Он стоял перед нею, такой сильный и надежный, что ей стало страшно от мысли, что, в самом деле, его может вдруг не стать, как это часто случается с людьми, тем более теперь, когда вокруг рушится все, что еще чудом уцелело, и невозможно понять, что такое завтрашний день. С того времени, когда кончилась жизнь, прошло, должно быть, много времени, так много, что у Тараса вырасли борода и усы, и вдруг он улыбнулся, вся его серо-рыжая растительность расплылась в живописный узор, а лицо стало теплым и почти что красивым. И она тоже вытерла ладонью глаза и улыбнулась ему в ответ.
- Ну от и гаразд! - сказал он и пошел на кухню растапливать грубку.
Однажды, вернувшись из одной из своих поездок, Тарас быстро сказал:
- На тоби мишок. Наштовхай туды, яка е в тебе одёжа, бо трэба тикаты.
А сам тоже собрал свое тряпье и кое-какой еды, и вдруг замер.
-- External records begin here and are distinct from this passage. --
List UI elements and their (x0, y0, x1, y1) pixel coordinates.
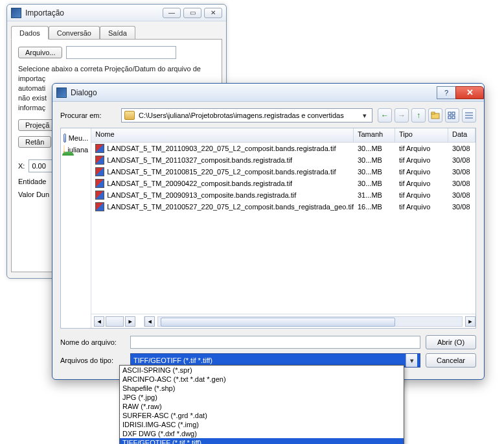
dialog-titlebar[interactable]: Dialogo ? ✕ (52, 84, 484, 102)
col-header-name[interactable]: Nome (91, 128, 354, 142)
close-button[interactable]: ✕ (455, 86, 484, 99)
list-scroll-track[interactable] (157, 316, 463, 327)
svg-rect-4 (448, 116, 451, 119)
open-button[interactable]: Abrir (O) (426, 335, 476, 349)
file-date: 30/08 (448, 203, 475, 211)
tabs: Dados Conversão Saída (7, 21, 226, 39)
import-title: Importação (25, 8, 163, 18)
import-titlebar[interactable]: Importação — ▭ ✕ (7, 5, 226, 21)
places-scroll-right[interactable]: ► (125, 316, 135, 327)
file-area: Meu... juliana Nome Tamanh Tipo Data LAN… (60, 128, 476, 329)
chevron-down-icon: ▾ (406, 354, 417, 367)
cancel-button[interactable]: Cancelar (426, 353, 476, 368)
arquivo-button[interactable]: Arquivo... (18, 47, 62, 58)
minimize-button[interactable]: — (163, 8, 181, 18)
user-icon (63, 145, 65, 154)
list-scroll-left[interactable]: ◄ (144, 316, 155, 327)
tab-saida[interactable]: Saída (100, 26, 135, 40)
entidade-label: Entidade (18, 178, 46, 185)
filetype-option[interactable]: IDRISI.IMG-ASC (*.img) (120, 420, 404, 429)
file-row[interactable]: LANDSAT_5_TM_20100527_220_075_L2_composi… (91, 201, 475, 213)
file-size: 30...MB (354, 145, 395, 152)
tif-icon (95, 144, 104, 153)
filetype-option[interactable]: DXF DWG (*.dxf *.dwg) (120, 429, 404, 438)
view-list-button[interactable] (445, 108, 459, 123)
place-computer-label: Meu... (69, 134, 89, 142)
filetype-dropdown[interactable]: ASCII-SPRING (*.spr)ARCINFO-ASC (*.txt *… (119, 365, 404, 444)
tab-conversao[interactable]: Conversão (49, 26, 100, 40)
file-date: 30/08 (448, 180, 475, 187)
tab-dados[interactable]: Dados (11, 26, 49, 40)
new-folder-button[interactable] (428, 108, 442, 123)
col-header-date[interactable]: Data (448, 128, 475, 142)
dialog-title: Dialogo (71, 88, 437, 97)
valor-dun-label: Valor Dun (18, 191, 49, 198)
places-bar: Meu... juliana (61, 128, 91, 328)
projecao-button[interactable]: Projeçã (18, 119, 56, 131)
file-size: 30...MB (354, 168, 395, 176)
list-header: Nome Tamanh Tipo Data (91, 128, 475, 143)
file-list[interactable]: LANDSAT_5_TM_20110903_220_075_L2_composi… (91, 143, 475, 314)
help-button[interactable]: ? (437, 86, 456, 99)
file-size: 31...MB (354, 191, 395, 199)
col-header-size[interactable]: Tamanh (354, 128, 395, 142)
tif-icon (95, 167, 104, 176)
filetype-option[interactable]: TIFF/GEOTIFF (*.tif *.tiff) (120, 438, 404, 444)
file-type: tif Arquivo (395, 145, 448, 152)
up-dir-button[interactable]: ↑ (411, 108, 426, 123)
file-name: LANDSAT_5_TM_20100815_220_075_L2_composi… (107, 168, 336, 176)
file-row[interactable]: LANDSAT_5_TM_20090913_composite.bands.re… (91, 189, 475, 201)
file-type: tif Arquivo (395, 180, 448, 187)
filetype-label: Arquivos do tipo: (60, 356, 125, 364)
places-scroll-left[interactable]: ◄ (94, 316, 104, 327)
file-row[interactable]: LANDSAT_5_TM_20090422_composit.bands.reg… (91, 178, 475, 189)
tif-icon (95, 179, 104, 188)
place-user[interactable]: juliana (61, 144, 91, 156)
file-name: LANDSAT_5_TM_20110903_220_075_L2_composi… (107, 145, 336, 152)
back-button[interactable]: ← (378, 108, 392, 123)
lookin-combo[interactable]: C:\Users\juliana\Projetobrotas\imagens.r… (121, 108, 372, 123)
filetype-option[interactable]: JPG (*.jpg) (120, 393, 404, 402)
filename-field[interactable] (130, 336, 420, 349)
filetype-option[interactable]: SURFER-ASC (*.grd *.dat) (120, 411, 404, 420)
tif-icon (95, 202, 104, 211)
filetype-value: TIFF/GEOTIFF (*.tif *.tiff) (133, 356, 406, 364)
file-row[interactable]: LANDSAT_5_TM_20110903_220_075_L2_composi… (91, 143, 475, 154)
file-dialog: Dialogo ? ✕ Procurar em: C:\Users\julian… (52, 83, 485, 380)
chevron-down-icon: ▾ (360, 109, 369, 122)
retangulo-button[interactable]: Retân (18, 136, 51, 148)
app-icon (11, 8, 21, 18)
close-button[interactable]: ✕ (204, 8, 222, 18)
arquivo-field[interactable] (66, 46, 176, 59)
file-type: tif Arquivo (395, 156, 448, 164)
file-size: 30...MB (354, 156, 395, 164)
filetype-option[interactable]: ASCII-SPRING (*.spr) (120, 366, 404, 375)
svg-rect-3 (452, 112, 455, 115)
file-size: 16...MB (354, 203, 395, 211)
place-computer[interactable]: Meu... (61, 132, 91, 144)
file-type: tif Arquivo (395, 203, 448, 211)
file-type: tif Arquivo (395, 191, 448, 199)
x-label: X: (18, 162, 25, 170)
file-size: 30...MB (354, 180, 395, 187)
file-name: LANDSAT_5_TM_20090913_composite.bands.re… (107, 191, 296, 199)
filetype-option[interactable]: ARCINFO-ASC (*.txt *.dat *.gen) (120, 375, 404, 384)
places-scroll-thumb[interactable] (106, 316, 124, 327)
forward-button[interactable]: → (395, 108, 409, 123)
file-row[interactable]: LANDSAT_5_TM_20100815_220_075_L2_composi… (91, 166, 475, 178)
lookin-path: C:\Users\juliana\Projetobrotas\imagens.r… (139, 111, 360, 119)
filetype-option[interactable]: Shapefile (*.shp) (120, 384, 404, 393)
app-icon (56, 88, 67, 98)
list-scroll-right[interactable]: ► (465, 316, 475, 327)
file-row[interactable]: LANDSAT_5_TM_20110327_composit.bands.reg… (91, 154, 475, 166)
col-header-type[interactable]: Tipo (395, 128, 448, 142)
filetype-option[interactable]: RAW (*.raw) (120, 402, 404, 411)
file-date: 30/08 (448, 156, 475, 164)
x-field[interactable] (29, 159, 54, 172)
maximize-button[interactable]: ▭ (183, 8, 201, 18)
file-date: 30/08 (448, 191, 475, 199)
view-details-button[interactable] (462, 108, 476, 123)
svg-rect-5 (452, 116, 455, 119)
svg-rect-1 (431, 112, 435, 114)
file-name: LANDSAT_5_TM_20110327_composit.bands.reg… (107, 156, 292, 164)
- А як же мы выйдем? Нас же побачать.
В углу передней стоял оставшийся после чего-то фанерный ящик.
- Залазь. Та швыдчей же, сказав. И мишок свий - туды ж.
Накрыл ящик фанеркой и прихватил парой гвоздиков, после чего выволок ящик на лестничную площадку, взвалил на плечо и стал спускаться, ворча про себя:
- Ну, яка ж ты лэгэнька! Та чы ж тебе не кормылы? Та чы ж твий батько усю йиду в свое пузо заштовхував? Ну, до чого ж вы, жыды, жадни. Усе соби та соби, а дытына хай хоч пропадэ.
Устанавливая ящик в кузове, возле кабины, успел сказать:
- Бач яки воны гадюкы! Такы донеслы! Цэ, я тоби кажу, все кацапы. Я давно вже тоби казав, що кацапы - не люды. Звирюкы воны, а не люды. Щоб оцэ на своих доносыты... Николы ни одному кацапу не вирь. Бо воны нэ люды зовсим, а звирюкы якыйсь... Тут, у виконци стьокла нэ мае, так що я по дорози до тебэ з кабины буду балакаты, а ты прыслухайсь.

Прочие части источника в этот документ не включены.